_EXERCISE OBJECTIVE:_ Print only the lines from the one with "Moyen Orient (58, 170)" through the end of the data, exactly, and please omit pictures.

[Stored records]
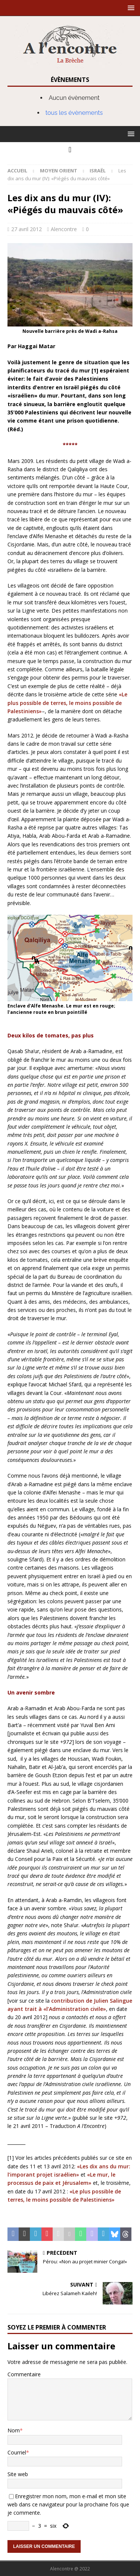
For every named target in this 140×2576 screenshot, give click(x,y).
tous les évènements (74, 112)
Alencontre (64, 229)
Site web (17, 2474)
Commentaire (24, 2374)
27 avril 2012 (26, 229)
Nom (13, 2430)
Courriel (16, 2452)
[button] (129, 7)
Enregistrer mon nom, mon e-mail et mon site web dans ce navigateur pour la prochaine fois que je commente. (68, 2505)
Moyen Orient (58, 170)
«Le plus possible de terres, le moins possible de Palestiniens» (67, 703)
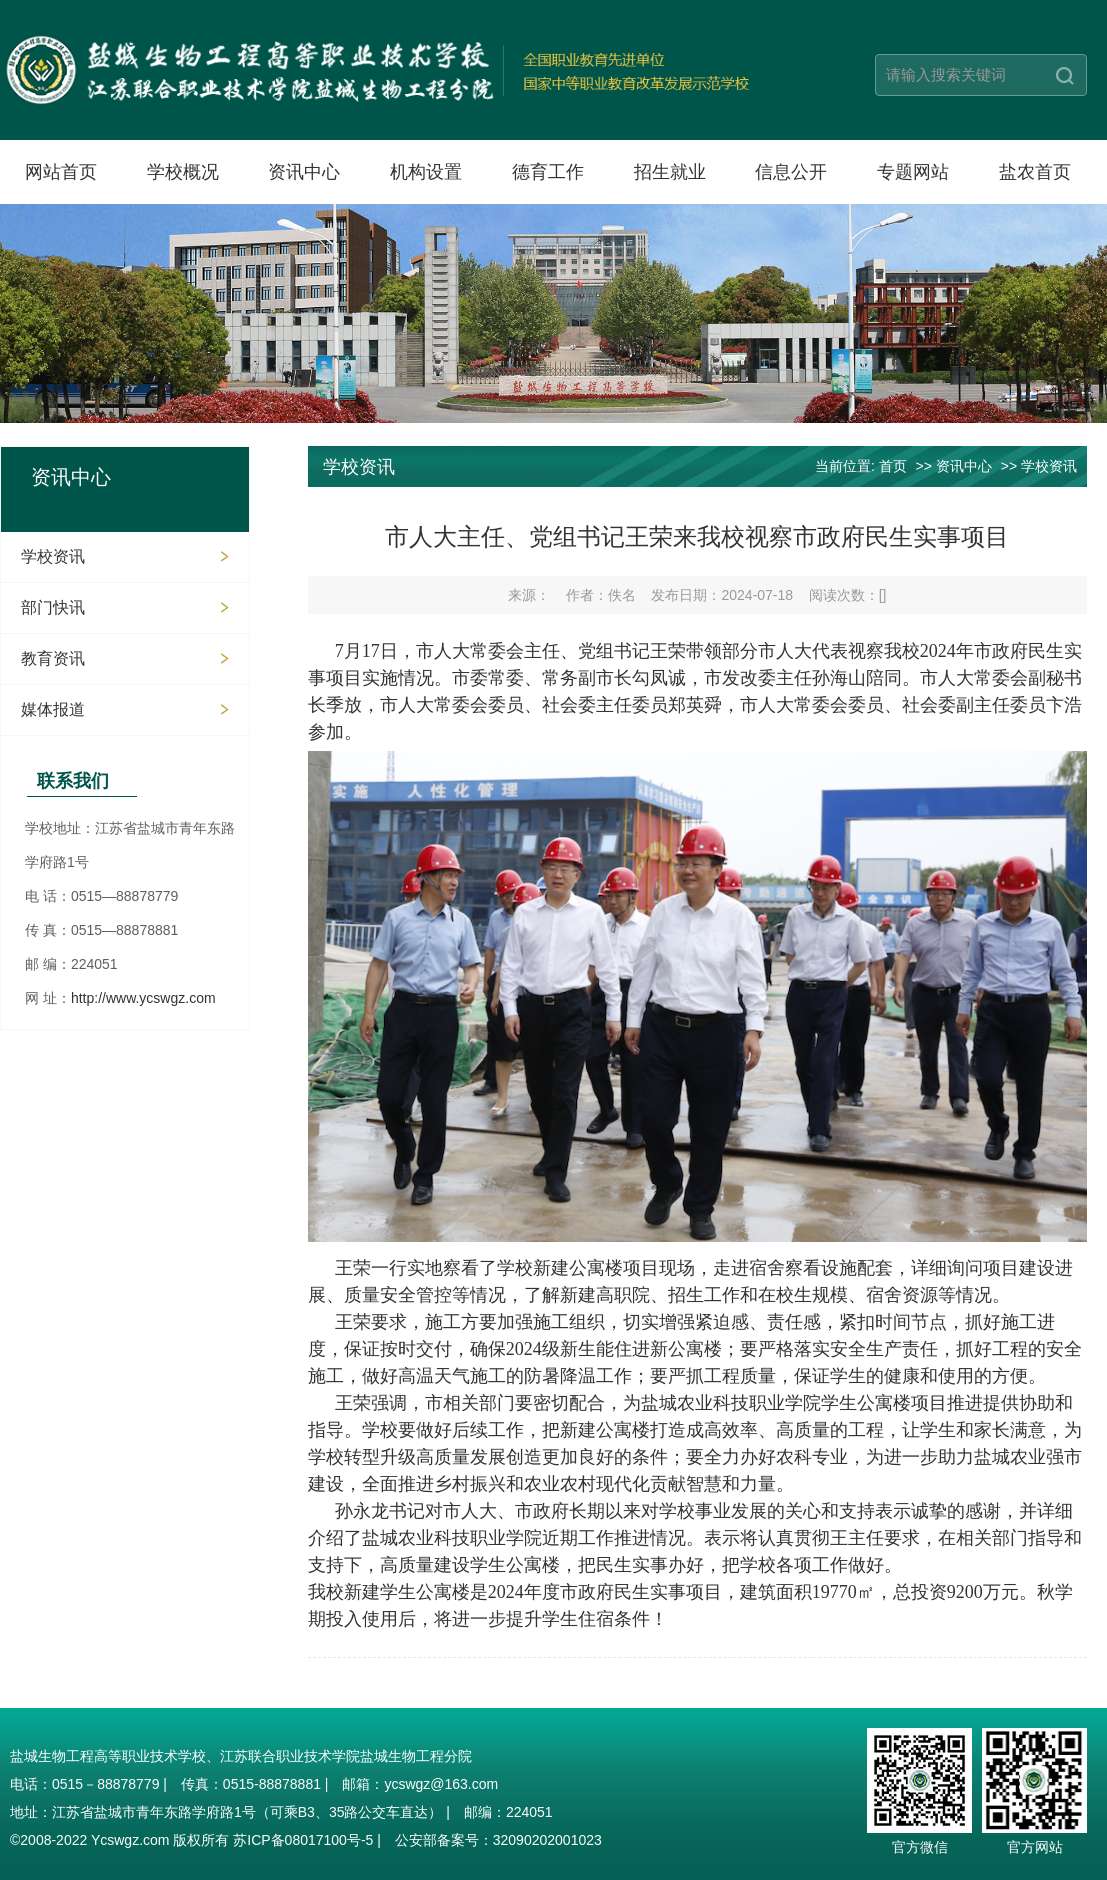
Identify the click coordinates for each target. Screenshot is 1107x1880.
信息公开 (791, 172)
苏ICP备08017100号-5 (303, 1840)
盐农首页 (1035, 172)
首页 (893, 466)
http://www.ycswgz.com (143, 998)
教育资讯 (53, 658)
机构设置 (426, 172)
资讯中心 (304, 172)
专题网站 (913, 172)
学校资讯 (53, 556)
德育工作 (548, 172)
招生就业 (670, 172)
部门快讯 (53, 607)
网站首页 (61, 172)
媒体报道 (53, 709)
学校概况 (183, 172)
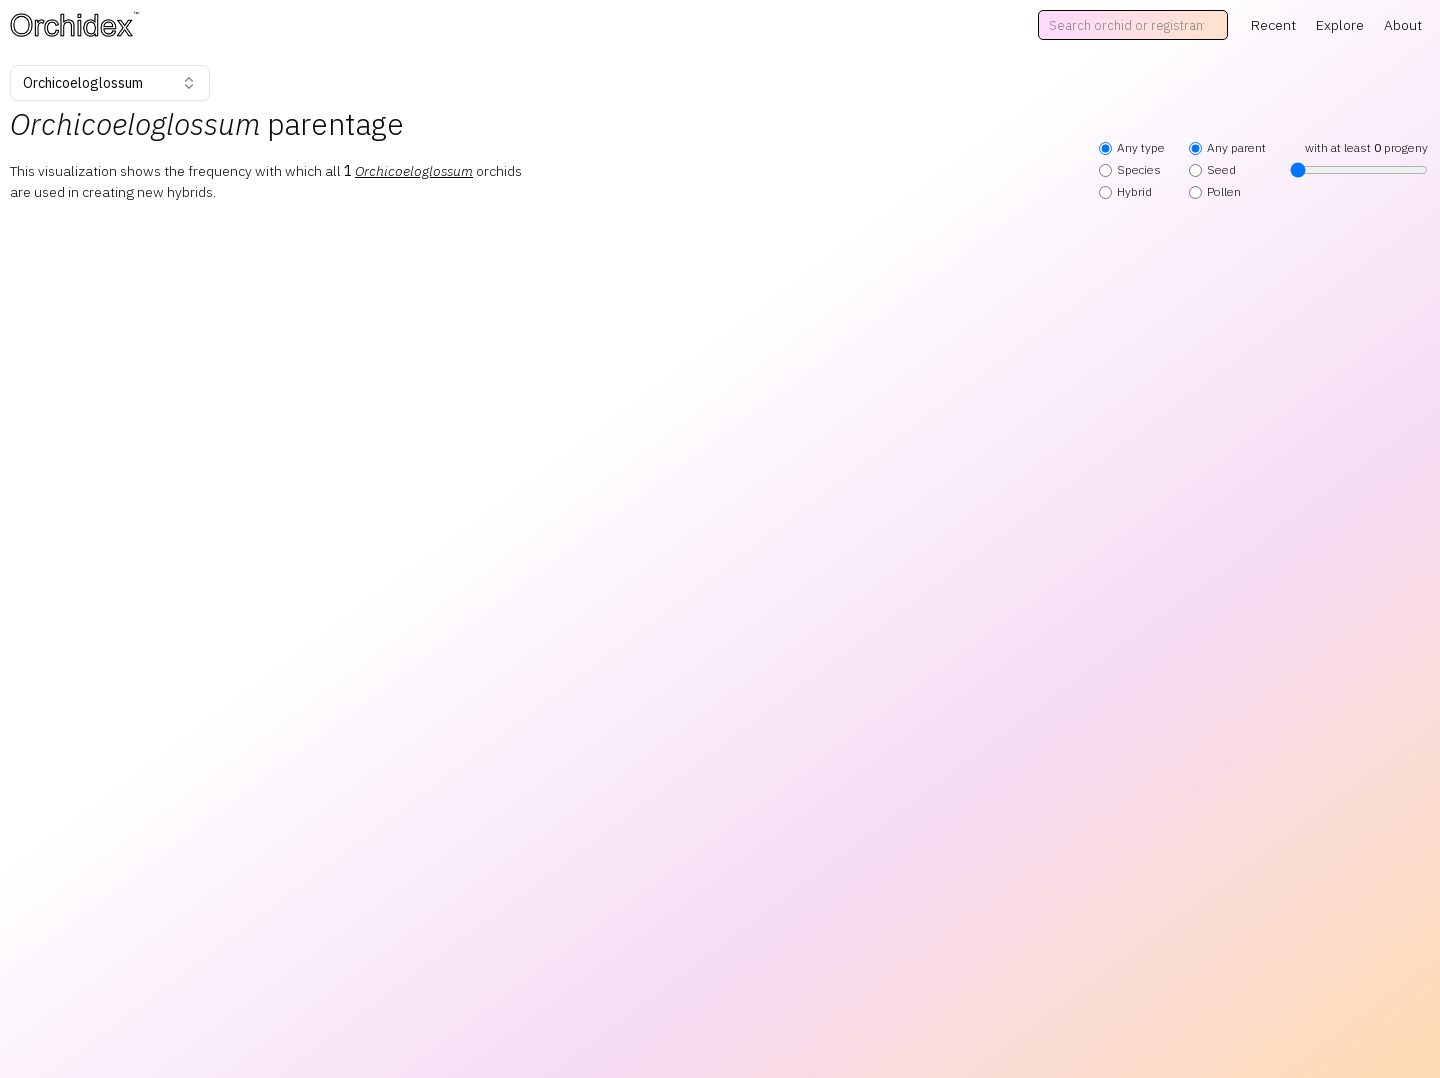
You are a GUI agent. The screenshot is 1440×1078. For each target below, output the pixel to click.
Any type (1132, 147)
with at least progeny (1359, 159)
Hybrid (1125, 191)
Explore (1340, 25)
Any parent (1227, 147)
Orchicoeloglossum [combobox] (110, 83)
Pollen (1215, 191)
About (1403, 25)
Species (1130, 169)
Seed (1212, 169)
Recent (1273, 25)
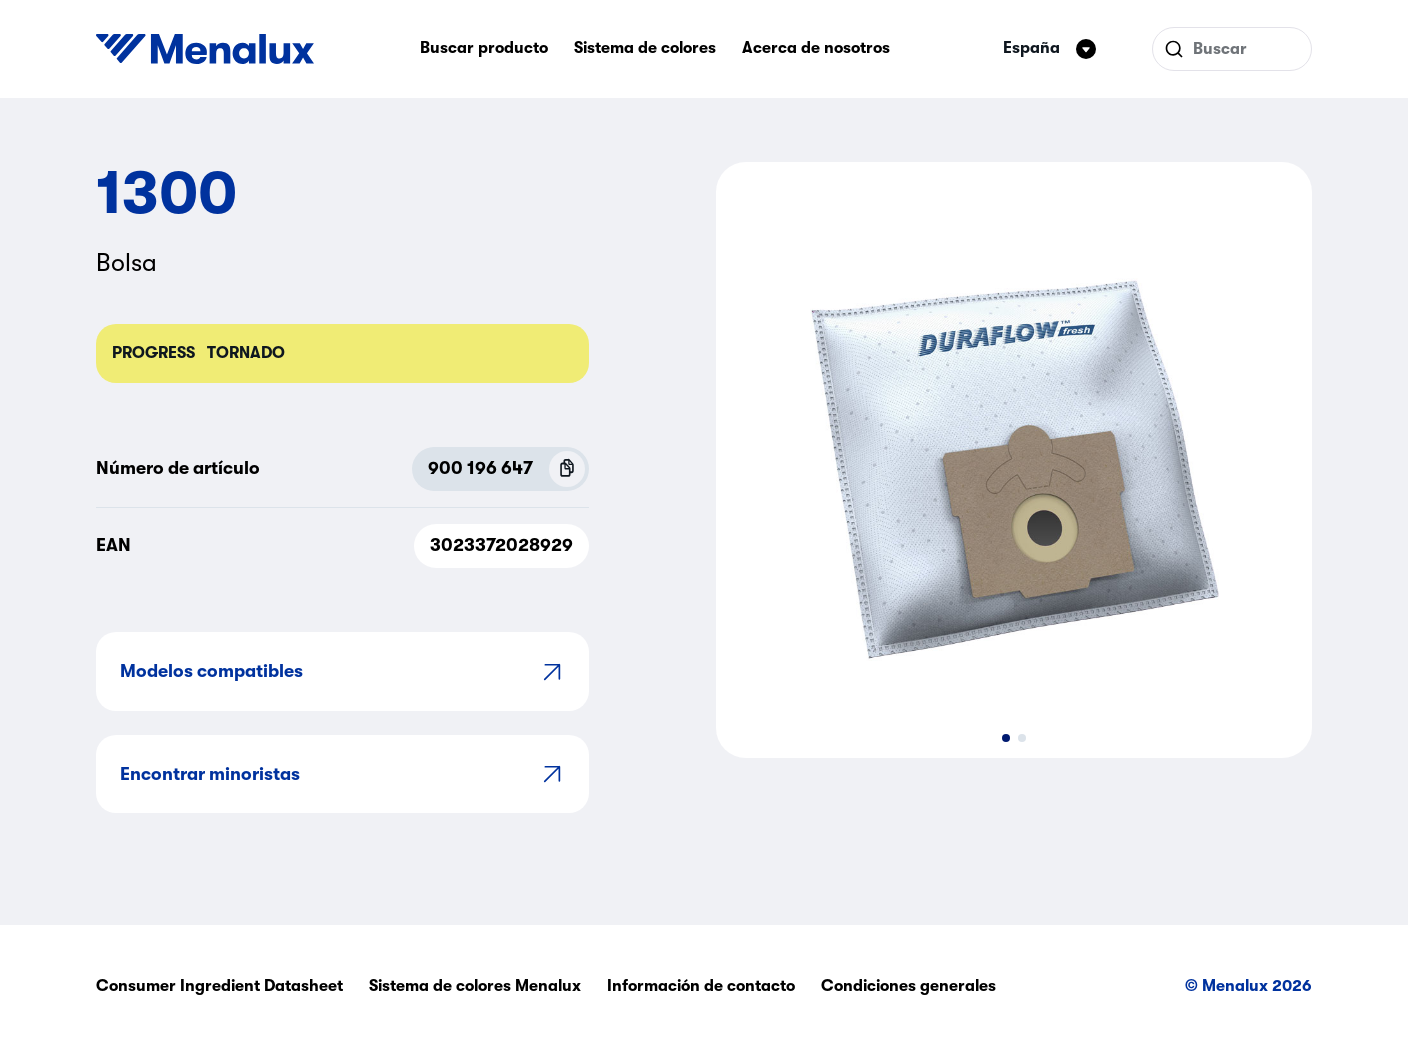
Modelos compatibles (342, 671)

_ANSWER FOR THE TASK:_
Moyen Orient (58, 170)
«Le plus possible de terres, le moins possible de Palestiniens» (67, 703)
Identify the click coordinates for each target. Screenshot is 1107x1880.
信息公开 (791, 172)
苏ICP备08017100号-5 (303, 1840)
盐农首页 (1035, 172)
首页 (893, 466)
http://www.ycswgz.com (143, 998)
教育资讯 (53, 658)
机构设置 (426, 172)
资讯中心 (304, 172)
专题网站 (913, 172)
学校资讯 (53, 556)
德育工作 (548, 172)
招生就业 (670, 172)
部门快讯 (53, 607)
网站首页 (61, 172)
媒体报道 (53, 709)
学校概况 (183, 172)
You are a GUI agent. The screenshot is 1440×1078. For each target below, output the pixel to click.
Any type (1132, 147)
with at least progeny (1359, 159)
Hybrid (1125, 191)
Explore (1340, 25)
Any parent (1227, 147)
Orchicoeloglossum [combobox] (110, 83)
Pollen (1215, 191)
About (1403, 25)
Species (1130, 169)
Seed (1212, 169)
Recent (1273, 25)
Modelos compatibles (342, 671)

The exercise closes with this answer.